Eventually, he obtained an “exclusion” from the bank, which essentially stated, “You don’t meet the criteria, but our institution understands you have the resources to pay off your loan,” Heath said.
Fifteen minutes prior to closing, Heath received a text message from the bank to say the mortgage was approved, but it would take another day to pay out.
So, Heath had no choice but to leverage his HELOC — the backup line of credit he’d never intended to actually use — to buy the house.
Then, as the owner of two homes, Heath was forced back to the drawing board to reapply for a brand-new mortgage!
“[That] took a whole month out of my life — constantly finding paperwork, producing documents, driving back and forth, so it was extremely frustrating when I had to do it again,” he said. “But I finally got a fixed mortgage secured on January 27.”
Heath said that while there’s little he could have done differently, he wished he’d realized that getting a mortgage with little earned income would be difficult. His advice to others:
- Plan early. If you know you want to buy a house and need a mortgage, try to apply for one while you’re still working. Banks underwrite mortgages based on income, and when you are retired, you often have assets, not income. Get started early, if possible, and downsize before you retire to qualify for a traditional mortgage.

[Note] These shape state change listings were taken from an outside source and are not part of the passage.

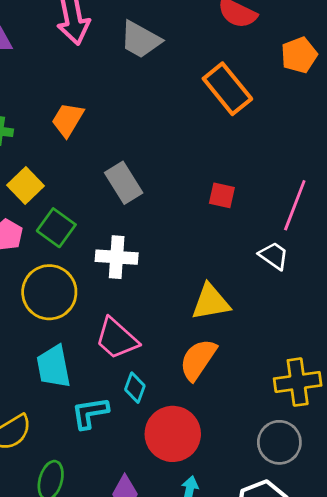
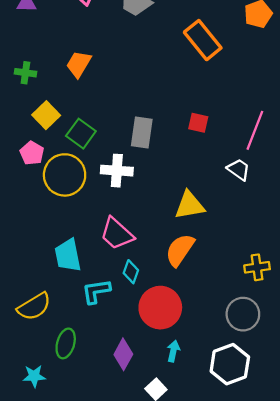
gray rectangle: (124, 183) -> (142, 133), moved, turned 40
green square: (56, 228) -> (81, 134), moved
yellow circle: (49, 292) -> (65, 175), moved
yellow cross: (298, 382) -> (257, 267), size x0.7

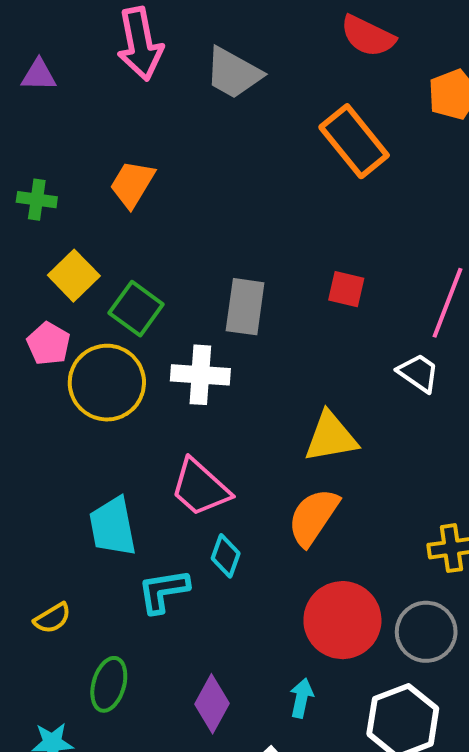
yellow semicircle: (34, 306) -> (52, 618), size x0.6
red circle: (160, 308) -> (342, 620), moved

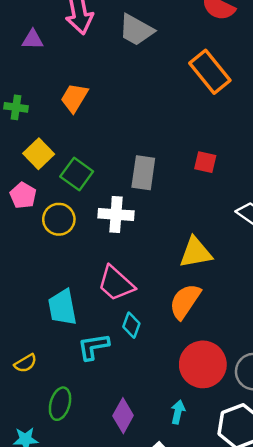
purple triangle: (39, 75) -> (33, 40), moved
yellow circle: (107, 383) -> (59, 219), size x0.7

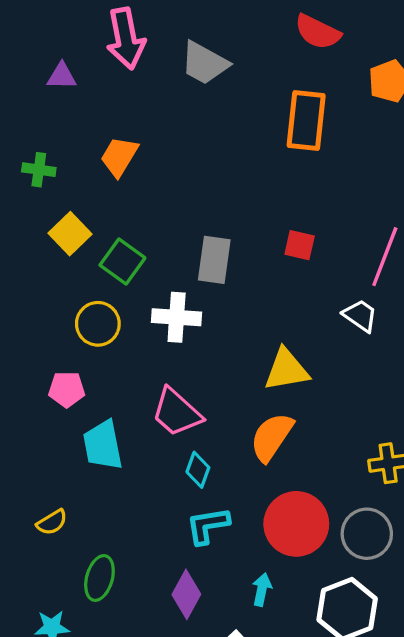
orange rectangle: (210, 72) -> (306, 120), turned 45
pink pentagon: (23, 195) -> (67, 389), moved, turned -30
cyan L-shape: (93, 347) -> (208, 526), moved

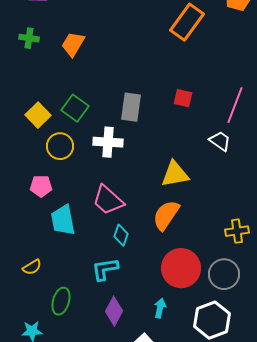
orange rectangle: (306, 120) -> (187, 22), turned 30
green cross: (39, 170) -> (29, 38), moved
yellow square: (70, 234) -> (38, 115), moved
cyan L-shape: (208, 526) -> (105, 269), moved

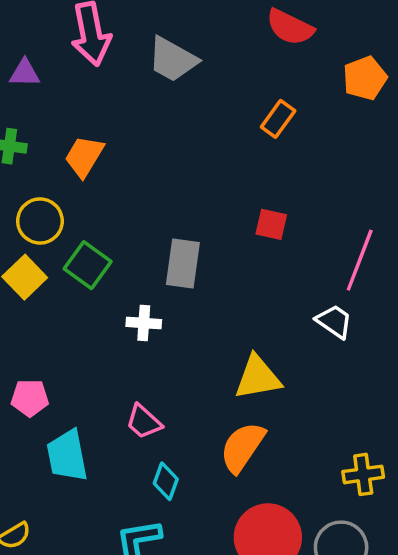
orange rectangle: (187, 22) -> (278, 119), size x0.6
red square: (183, 98) -> (271, 224), moved
white cross: (108, 142) -> (144, 323), size x0.7
yellow circle: (60, 146) -> (40, 221), moved
pink trapezoid: (108, 200) -> (144, 422), size x0.7

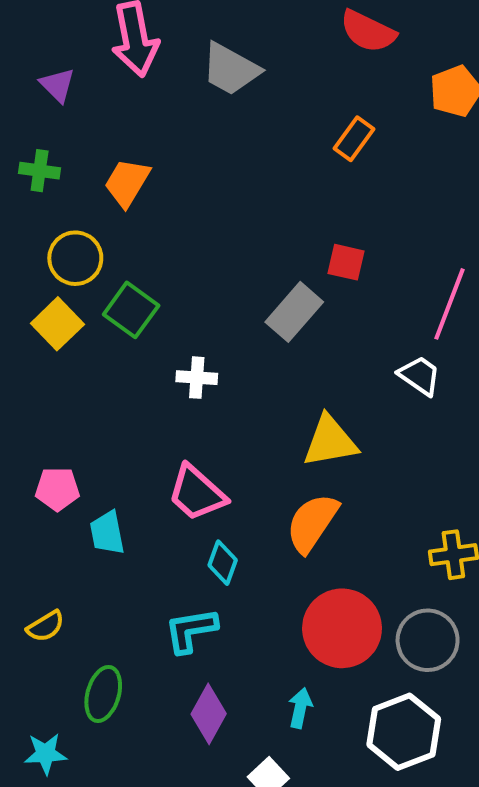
purple triangle: (25, 73) -> (57, 85), turned 44
gray rectangle: (183, 264) -> (294, 312), moved, turned 33
pink pentagon: (30, 398) -> (57, 489), moved
pink trapezoid: (144, 422) -> (197, 493), size x1.4
cyan trapezoid: (67, 456) -> (107, 533), size x0.7

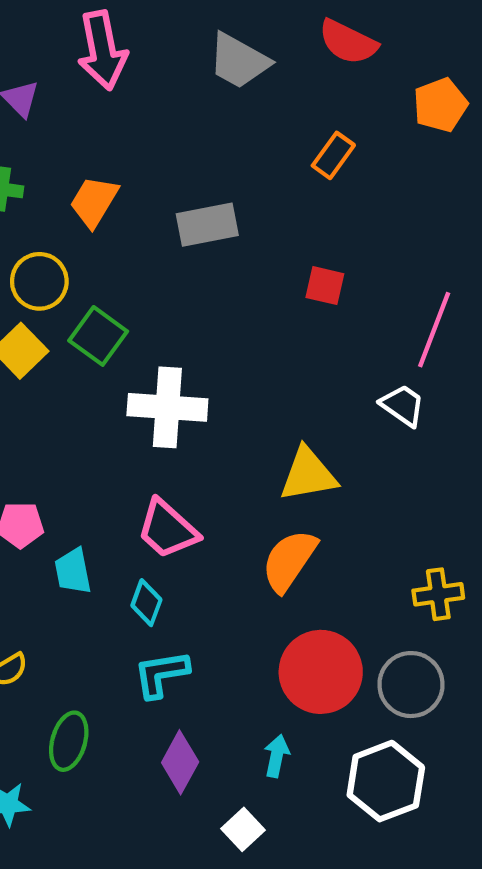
gray trapezoid: (231, 69) -> (239, 61), moved
gray rectangle: (294, 312) -> (207, 225), moved, turned 38
white cross: (197, 378) -> (167, 407), size x1.8
cyan diamond: (223, 563) -> (146, 603), moved

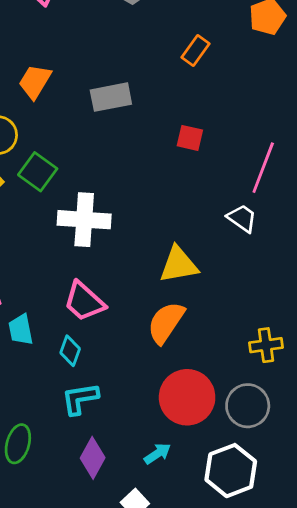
cyan arrow: (277, 756) -> (157, 454), turned 44

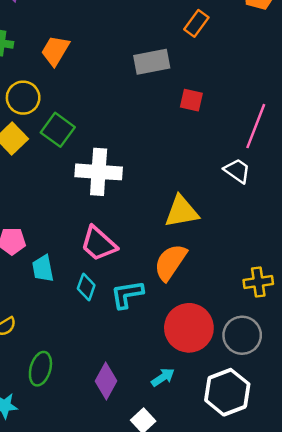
gray rectangle: (111, 97) -> (152, 62), moved
cyan L-shape: (80, 399) -> (127, 294), moved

- Be ready to track. Know that your lender may want you to account for any transaction that’s more than $1,000.
- Prepare your documents. If you secured a mortgage 20 or 30 years ago, you might not realize that you’ll need to be much more computer savvy. The lender may ask you to upload documents, for instance. “For me, that was challenging, so I ended up just driving back and forth with the documents,” Heath said.
- Ask for help. Try to communicate frequently with your loan officer if you need anything, such as help navigating a financial institution’s portal. “I have a great relationship with my loan officer, but the experience of learning to upload and use the portal was chaos,” Heath said.
- Consider a HELOC during your later working life. “It’s a very useful thing to have, and it costs about $50 a year,” Heath said. “And it could save you in a bind.”
© 2020 The Kiplinger Washington Editors, Inc. Distributed by Tribune Content Agency, LLC.